6 Home Projects for the Whole Family

Source: iStock

Source: iStock

With so many home projects on your to-do list before a sale or fall, the weekends are the prime time to check them off. It might seem difficult to get your tasks done while watching the kids, so why not get them involved? There are plenty of family home projects that the family can do together that leave the home looking better—and give you time to bond on the weekends.

1. Painting a Wall

Over the years, walls become stained from hands touching them, paint starts to chip off, dust builds up, and so on. So why not work together as a family to add a new layer and revitalize the walls? It’s a good opportunity to personalize, and it might be the first time since you bought the house to add a new coat of paint. You can teach your children how to use a paint roller, lay down a tarp or drop cloth and paint without getting anything on their clothes. If they’re a bit too young, dress them in old clothes. It’s a good chance for them to feel involved without worrying about a mess.

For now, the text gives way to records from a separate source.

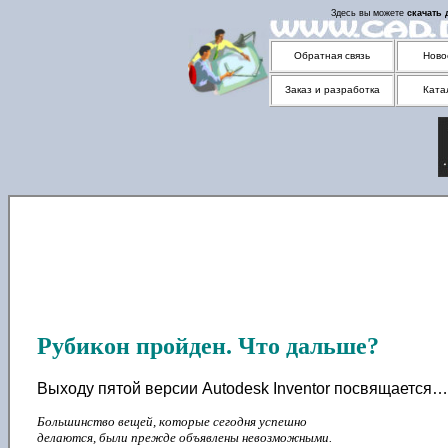
Здесь вы можете
скачать
Обратная связь
Ново
Заказ и разработка
Ката
Рубикон пройден. Что дальше?
Выходу пятой версии Autodesk Inventor посвящается…
Большинство вещей, которые сегодня успешно
делаются, были прежде объявлены невозможными.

2. Making and Installing Concrete Steps

One project to improve the look of your yard is making and installing concrete steps. Using concrete mix and mold from a home improvement store, you can teach your children how to pour the mold and then personalize or decorate the stone before it hardens. Just be sure they don’t get too much on their hands. Then you can show them how to dig the holes, though you should be the one to lay the steps to be safe. It gives them a sense of responsibility and leaves your yard with a beautiful walkway.

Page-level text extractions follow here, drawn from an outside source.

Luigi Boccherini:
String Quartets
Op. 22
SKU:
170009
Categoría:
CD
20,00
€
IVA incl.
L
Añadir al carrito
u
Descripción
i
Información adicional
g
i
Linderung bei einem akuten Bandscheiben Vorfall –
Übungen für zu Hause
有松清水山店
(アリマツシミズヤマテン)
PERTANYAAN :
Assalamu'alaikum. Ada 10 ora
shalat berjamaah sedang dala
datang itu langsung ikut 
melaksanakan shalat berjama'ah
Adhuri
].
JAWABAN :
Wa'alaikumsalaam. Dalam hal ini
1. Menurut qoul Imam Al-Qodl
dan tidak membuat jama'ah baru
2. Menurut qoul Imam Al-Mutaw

3. Installing Solar Lights

If your porch lights don’t fully illuminate the backyard, you can buy solar light fixtures that you can install as a family. By placing one into the ground as an example, you and your children can measure where each lighting fixture should go around the backyard. It won’t require installing underground wires, as the sun will power the fixtures during the day. Your children will be able to push them into the soil easily and they don’t have too sharp of an end. You should supervise your children when they’re placing them, though, to avoid any kind of injury.

Source: iStock

Source: iStock

4. Maintaining Flower Beds

Weeding flower beds needs to be completed frequently from spring until almost winter. Parents can pay between $210 and $310 to have their lawn professionally maintained, or they could get the kids involved. Young children can find this especially fun, like it’s some kind of contest or challenge. If you show them what to look for, they can help you find all of the weeds and avoid pulling out your flowers. This could also be an opportunity to plant new flowers depending on the season. You can take them to a nursery and let them choose flowers and then help plant them. Then they can watch them grow and bloom so they have a piece of the garden to themselves.

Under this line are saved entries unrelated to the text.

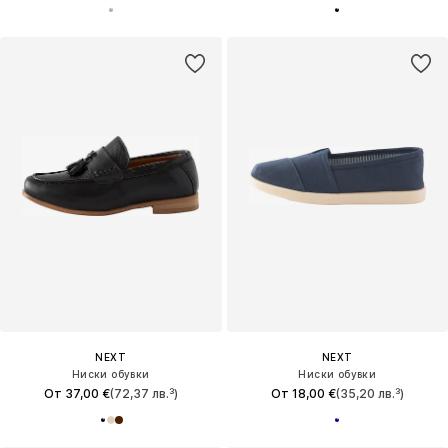
NEXT
NEXT
Ниски обувки
Ниски обувки
От 37,00 €
(72,37 лв.³)
От 18,00 €
(35,20 лв.³)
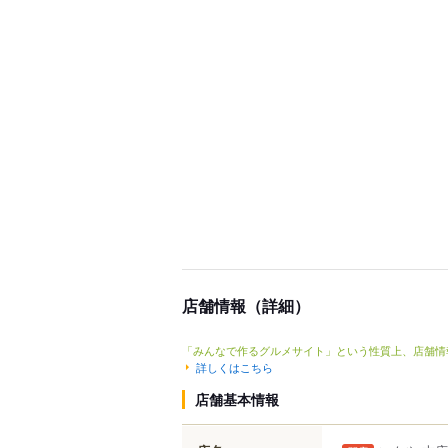
店舗情報（詳細）
「みんなで作るグルメサイト」という性質上、店舗情
詳しくはこちら
店舗基本情報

5. Adding New Decor to Rooms

If your living room, a bedroom, or dining room is looking a little outdated, adding new decor might be an inexpensive way to modernize rather than remodeling. Your children could have a say in the decor, especially if it’s their bedroom you’re redecorating. Take them with you to the furniture or decor store and let them pick out a few things. If the items make sense and aren’t too expensive, add them to the room so they can tell visitors they got to pick that piece. It will give them a sense of honor for having had a say.

6. Cleaning Contest

Cleaning is imperative to keeping a home in top form, and parents can have it done professionally on a biweekly basis, or they could try and do it as a family on the weekends. Although children might not always like cleaning, parents might be able to find a way to make it fun. Maybe you can make it a contest between siblings or family members, see who can do the most rooms in the quickest amount of time. This could appeal to younger children who enjoy competing. It might be even better if you do it in teams, where it’s one parent with one child on each team to ensure everything is actually clean in the end.